● Recorded information
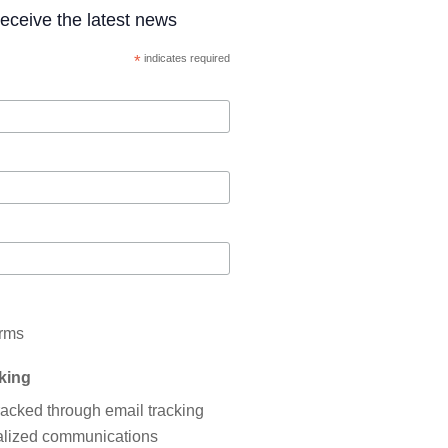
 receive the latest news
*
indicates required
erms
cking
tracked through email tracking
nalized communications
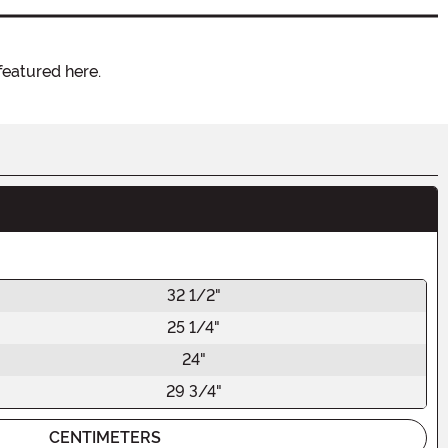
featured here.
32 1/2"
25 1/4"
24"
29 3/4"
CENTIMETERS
--
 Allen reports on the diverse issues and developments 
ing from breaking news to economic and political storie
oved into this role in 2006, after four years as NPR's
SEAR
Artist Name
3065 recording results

● What to do
Collect the complete line wherever the string "news" appears in the records.

● Task result
 receive the latest news
ing from breaking news to economic and political storie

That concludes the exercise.